Task requirements:
One line at a time, check the entries below for the word "kosztuje", and copy each line that has it.

Information supplied:

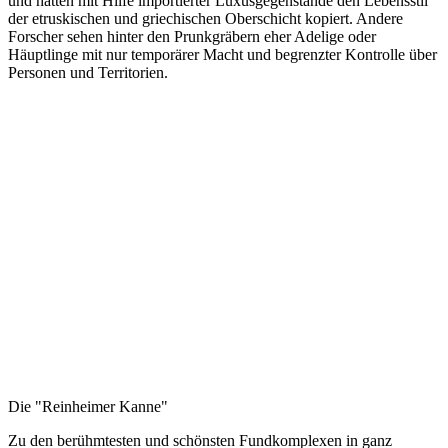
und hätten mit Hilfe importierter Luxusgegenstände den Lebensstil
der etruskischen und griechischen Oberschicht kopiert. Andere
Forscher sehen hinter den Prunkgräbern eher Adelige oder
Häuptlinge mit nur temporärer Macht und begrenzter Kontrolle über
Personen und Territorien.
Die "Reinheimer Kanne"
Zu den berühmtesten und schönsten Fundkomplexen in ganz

* * *

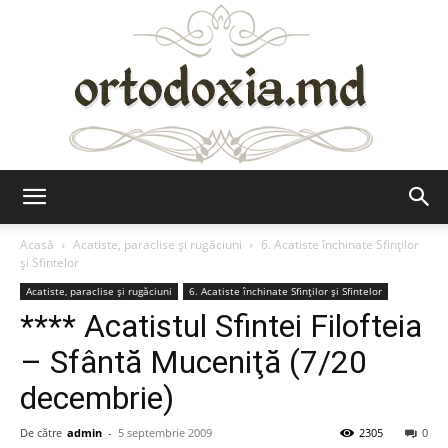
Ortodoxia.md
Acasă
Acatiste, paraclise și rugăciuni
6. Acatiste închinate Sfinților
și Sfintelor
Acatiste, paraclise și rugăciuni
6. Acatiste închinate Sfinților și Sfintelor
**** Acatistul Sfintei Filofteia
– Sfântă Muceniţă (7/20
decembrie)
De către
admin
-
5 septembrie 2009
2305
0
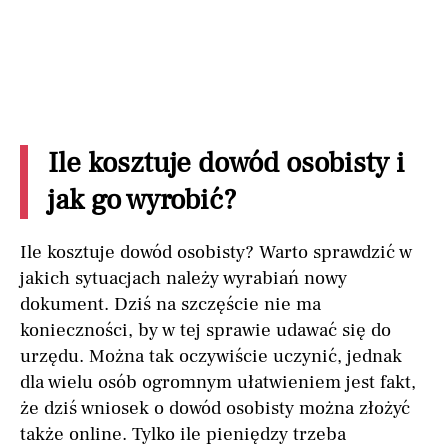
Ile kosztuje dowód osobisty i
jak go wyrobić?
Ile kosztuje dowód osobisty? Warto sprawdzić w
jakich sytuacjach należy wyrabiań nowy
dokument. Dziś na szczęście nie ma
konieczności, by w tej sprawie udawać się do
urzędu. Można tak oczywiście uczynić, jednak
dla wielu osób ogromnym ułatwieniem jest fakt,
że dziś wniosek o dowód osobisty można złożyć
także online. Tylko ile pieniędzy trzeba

...

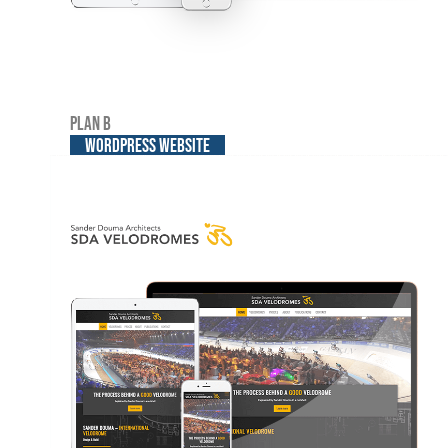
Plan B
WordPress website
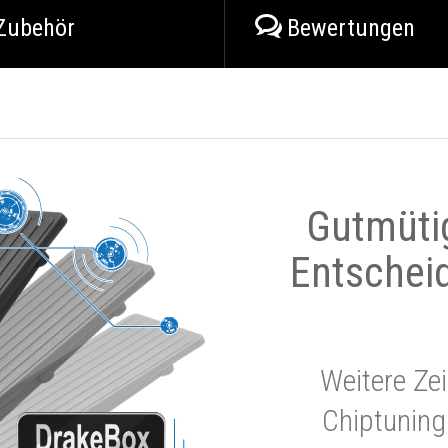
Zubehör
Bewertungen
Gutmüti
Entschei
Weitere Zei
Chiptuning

Solution for this task:
Ile kosztuje dowód osobisty i
Ile kosztuje dowód osobisty? Warto sprawdzić w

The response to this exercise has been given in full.